After this, they pulled me and took me into a room. Now I knew it by then that the city, the village of Hilersleben  all of a sudden gained 2500, 2600, 2700 new comers. From that train and many of them needed hospitalization. I assumed the majority needed hospitalization. I was put in a semi-private room, two people to the room. Well later I found out that the 2nd and 3rd floor consisted of wards with 70 bunks,  70 beds. Here I have a semi-private room because they could talk to me and I could talk to them. After God knows how many medical examinations and everything else the drastic change of tension in my diet was really very, very easy. Going from no diet to a diet is a drastic turnabout, but it’s an easy process. Again my food had to be supervised very carefully because many people, liberated people, got extremely sick and many died because of their food intake not being planned or controlled. A good Army major went from living quarters with a cocked 45 pistol in his hand, expressing his desire that the German peasant, the German farmer, the German citizen starts cooking for these guys. Many of these guys weren’t ready for that food. It played havoc.

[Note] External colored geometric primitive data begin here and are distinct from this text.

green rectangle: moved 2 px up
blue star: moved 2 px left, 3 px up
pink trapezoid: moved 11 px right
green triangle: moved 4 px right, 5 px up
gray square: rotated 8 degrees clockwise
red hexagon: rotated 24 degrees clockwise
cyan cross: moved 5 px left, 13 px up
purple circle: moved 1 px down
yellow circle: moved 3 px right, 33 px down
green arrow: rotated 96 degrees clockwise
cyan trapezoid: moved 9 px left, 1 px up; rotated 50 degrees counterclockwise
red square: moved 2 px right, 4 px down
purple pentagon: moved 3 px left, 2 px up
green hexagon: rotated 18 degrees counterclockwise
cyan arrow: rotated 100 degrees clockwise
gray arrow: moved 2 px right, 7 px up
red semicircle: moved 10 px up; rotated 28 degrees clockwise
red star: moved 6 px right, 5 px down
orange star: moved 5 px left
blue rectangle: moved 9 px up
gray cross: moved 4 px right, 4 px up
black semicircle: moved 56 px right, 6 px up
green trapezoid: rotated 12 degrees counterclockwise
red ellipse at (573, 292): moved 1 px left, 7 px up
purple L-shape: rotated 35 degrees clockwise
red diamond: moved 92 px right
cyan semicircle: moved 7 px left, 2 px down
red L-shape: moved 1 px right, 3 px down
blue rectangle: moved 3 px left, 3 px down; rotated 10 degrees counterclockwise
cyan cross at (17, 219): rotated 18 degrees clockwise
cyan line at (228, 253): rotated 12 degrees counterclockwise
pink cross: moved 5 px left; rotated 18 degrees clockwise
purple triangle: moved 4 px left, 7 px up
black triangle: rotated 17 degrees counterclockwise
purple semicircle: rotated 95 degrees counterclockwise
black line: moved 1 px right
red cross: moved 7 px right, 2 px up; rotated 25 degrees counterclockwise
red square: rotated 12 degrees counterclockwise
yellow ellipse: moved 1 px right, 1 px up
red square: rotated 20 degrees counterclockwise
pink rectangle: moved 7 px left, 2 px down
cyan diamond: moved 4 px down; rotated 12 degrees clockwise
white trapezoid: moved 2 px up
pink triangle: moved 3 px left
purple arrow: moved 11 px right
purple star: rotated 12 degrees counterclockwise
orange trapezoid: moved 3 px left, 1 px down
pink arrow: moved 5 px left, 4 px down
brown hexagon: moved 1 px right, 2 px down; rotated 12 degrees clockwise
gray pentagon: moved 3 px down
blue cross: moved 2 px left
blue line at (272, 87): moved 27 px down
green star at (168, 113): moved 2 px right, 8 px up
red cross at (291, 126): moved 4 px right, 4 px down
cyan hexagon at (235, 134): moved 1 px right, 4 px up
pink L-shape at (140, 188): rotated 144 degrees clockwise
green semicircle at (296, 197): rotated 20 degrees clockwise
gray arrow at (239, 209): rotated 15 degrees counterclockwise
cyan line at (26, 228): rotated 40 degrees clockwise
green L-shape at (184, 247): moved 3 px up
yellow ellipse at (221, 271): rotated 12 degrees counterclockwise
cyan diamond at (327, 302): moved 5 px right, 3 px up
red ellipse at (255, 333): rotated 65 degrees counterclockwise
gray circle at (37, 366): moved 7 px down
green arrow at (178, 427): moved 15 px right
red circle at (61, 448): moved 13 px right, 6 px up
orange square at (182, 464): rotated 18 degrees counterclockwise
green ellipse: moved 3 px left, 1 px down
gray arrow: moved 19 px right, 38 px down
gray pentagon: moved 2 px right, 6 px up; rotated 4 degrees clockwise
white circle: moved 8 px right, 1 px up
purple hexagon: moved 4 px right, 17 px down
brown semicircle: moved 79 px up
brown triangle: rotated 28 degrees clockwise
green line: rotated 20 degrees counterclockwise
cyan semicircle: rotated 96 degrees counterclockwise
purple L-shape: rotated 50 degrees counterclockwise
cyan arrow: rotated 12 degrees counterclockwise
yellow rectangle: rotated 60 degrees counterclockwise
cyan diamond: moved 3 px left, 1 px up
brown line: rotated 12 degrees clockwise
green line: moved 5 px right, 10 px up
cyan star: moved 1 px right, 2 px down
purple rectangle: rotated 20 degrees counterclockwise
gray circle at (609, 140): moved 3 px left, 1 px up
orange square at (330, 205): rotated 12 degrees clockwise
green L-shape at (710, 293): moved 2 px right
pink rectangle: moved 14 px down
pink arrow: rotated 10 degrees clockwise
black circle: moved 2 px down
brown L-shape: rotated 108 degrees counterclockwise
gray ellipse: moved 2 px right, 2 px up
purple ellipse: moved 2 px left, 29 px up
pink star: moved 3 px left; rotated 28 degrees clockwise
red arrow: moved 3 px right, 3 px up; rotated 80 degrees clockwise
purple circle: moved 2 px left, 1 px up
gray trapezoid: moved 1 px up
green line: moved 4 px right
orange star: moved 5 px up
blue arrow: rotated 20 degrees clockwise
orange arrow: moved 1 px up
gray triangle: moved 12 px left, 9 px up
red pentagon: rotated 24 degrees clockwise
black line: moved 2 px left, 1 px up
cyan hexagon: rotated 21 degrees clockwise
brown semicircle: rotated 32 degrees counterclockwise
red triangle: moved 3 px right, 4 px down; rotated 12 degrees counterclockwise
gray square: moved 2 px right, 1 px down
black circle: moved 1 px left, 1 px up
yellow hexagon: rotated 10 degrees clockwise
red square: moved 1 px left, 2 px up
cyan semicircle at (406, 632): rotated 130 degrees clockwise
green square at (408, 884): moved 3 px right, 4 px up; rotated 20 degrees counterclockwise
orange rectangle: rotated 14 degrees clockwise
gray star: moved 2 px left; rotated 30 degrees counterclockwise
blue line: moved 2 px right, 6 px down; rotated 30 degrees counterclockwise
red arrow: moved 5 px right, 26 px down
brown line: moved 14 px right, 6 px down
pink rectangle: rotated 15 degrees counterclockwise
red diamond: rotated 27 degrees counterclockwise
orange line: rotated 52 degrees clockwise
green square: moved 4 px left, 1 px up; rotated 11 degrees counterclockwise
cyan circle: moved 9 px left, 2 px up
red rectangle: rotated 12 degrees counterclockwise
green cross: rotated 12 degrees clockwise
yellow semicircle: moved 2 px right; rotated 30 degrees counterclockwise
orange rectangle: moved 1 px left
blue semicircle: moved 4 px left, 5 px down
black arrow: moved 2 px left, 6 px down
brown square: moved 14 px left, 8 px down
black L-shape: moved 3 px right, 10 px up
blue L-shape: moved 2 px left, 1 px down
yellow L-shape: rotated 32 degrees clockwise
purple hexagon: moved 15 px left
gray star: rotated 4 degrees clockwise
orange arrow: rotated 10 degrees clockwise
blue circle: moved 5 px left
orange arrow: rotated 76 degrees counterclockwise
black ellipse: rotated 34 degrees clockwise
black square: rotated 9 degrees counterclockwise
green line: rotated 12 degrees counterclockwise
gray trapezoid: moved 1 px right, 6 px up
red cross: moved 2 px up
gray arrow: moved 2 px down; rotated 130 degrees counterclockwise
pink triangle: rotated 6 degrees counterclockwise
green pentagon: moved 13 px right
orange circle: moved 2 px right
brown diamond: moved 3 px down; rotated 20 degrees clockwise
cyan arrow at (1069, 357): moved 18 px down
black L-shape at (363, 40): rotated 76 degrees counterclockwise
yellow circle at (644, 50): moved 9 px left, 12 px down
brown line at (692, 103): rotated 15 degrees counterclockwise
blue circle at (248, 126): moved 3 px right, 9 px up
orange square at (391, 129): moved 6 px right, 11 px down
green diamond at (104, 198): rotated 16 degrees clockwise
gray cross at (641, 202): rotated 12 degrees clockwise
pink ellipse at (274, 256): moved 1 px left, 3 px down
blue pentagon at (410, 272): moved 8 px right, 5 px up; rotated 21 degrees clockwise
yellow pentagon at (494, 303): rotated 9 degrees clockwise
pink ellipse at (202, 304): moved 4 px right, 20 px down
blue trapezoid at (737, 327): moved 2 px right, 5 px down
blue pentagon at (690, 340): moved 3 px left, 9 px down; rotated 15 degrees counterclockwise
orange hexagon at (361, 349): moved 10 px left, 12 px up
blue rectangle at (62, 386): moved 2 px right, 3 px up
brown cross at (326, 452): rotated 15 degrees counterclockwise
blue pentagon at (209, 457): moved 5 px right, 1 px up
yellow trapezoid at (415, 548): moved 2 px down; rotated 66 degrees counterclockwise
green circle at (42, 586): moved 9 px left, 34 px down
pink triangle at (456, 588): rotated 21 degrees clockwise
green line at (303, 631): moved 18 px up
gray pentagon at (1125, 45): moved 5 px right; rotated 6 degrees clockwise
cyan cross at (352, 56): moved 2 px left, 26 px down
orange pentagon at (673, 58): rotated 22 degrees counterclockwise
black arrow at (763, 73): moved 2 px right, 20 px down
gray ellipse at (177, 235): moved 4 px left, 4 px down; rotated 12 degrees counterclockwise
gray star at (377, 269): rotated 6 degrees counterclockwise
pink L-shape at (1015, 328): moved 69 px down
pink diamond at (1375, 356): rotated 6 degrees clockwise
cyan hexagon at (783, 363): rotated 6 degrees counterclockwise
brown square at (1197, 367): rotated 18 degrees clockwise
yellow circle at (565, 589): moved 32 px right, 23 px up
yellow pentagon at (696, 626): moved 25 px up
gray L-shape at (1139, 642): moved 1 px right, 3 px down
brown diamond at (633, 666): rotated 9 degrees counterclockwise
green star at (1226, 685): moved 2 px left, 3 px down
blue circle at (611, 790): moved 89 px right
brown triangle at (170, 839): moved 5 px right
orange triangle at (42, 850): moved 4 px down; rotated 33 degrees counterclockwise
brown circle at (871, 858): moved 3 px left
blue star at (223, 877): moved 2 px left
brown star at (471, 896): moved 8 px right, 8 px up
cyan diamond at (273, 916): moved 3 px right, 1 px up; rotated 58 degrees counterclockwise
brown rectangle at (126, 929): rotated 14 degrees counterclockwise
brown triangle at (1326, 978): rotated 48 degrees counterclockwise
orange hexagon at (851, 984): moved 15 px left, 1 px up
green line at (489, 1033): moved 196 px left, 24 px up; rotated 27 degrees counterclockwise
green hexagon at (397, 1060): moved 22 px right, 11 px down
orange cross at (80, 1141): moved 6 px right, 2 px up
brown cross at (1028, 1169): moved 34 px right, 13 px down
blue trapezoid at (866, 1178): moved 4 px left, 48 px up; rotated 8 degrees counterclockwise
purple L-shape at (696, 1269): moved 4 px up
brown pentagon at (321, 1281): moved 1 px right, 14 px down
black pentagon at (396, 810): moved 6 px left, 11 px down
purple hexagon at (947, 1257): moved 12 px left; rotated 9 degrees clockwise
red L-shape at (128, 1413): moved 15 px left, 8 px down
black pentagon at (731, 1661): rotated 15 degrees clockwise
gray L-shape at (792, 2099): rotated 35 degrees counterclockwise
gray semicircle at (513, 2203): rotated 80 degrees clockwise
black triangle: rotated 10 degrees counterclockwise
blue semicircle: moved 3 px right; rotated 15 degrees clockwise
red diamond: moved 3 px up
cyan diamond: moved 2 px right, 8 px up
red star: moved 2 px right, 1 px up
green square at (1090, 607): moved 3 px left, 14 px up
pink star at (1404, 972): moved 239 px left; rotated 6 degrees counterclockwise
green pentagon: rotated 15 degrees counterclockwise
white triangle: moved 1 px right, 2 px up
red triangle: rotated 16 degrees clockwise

So as time went on, I got better and better and I got rid of my typhus and my fever dropped. They called this “normalcy”. I have a problem with this word, normalcy, what is normal? What’s normal to you doesn’t have to be normal to me. I think it’s only a setting on a washing machine. My recovery was very nice and satisfactory except I assumed a new duty which I wasn’t aware of. Often, as the day went on, one medic after another said, ”Hey, Bob. Will you please come with me to the 3rd floor? We have a problem  with Tommy/ Billy/ etc. There’s a problem, he can’t talk to us, and we can’t talk to him.” I found myself acting as a translator. Little did I know that was going to be the beginning  of something big.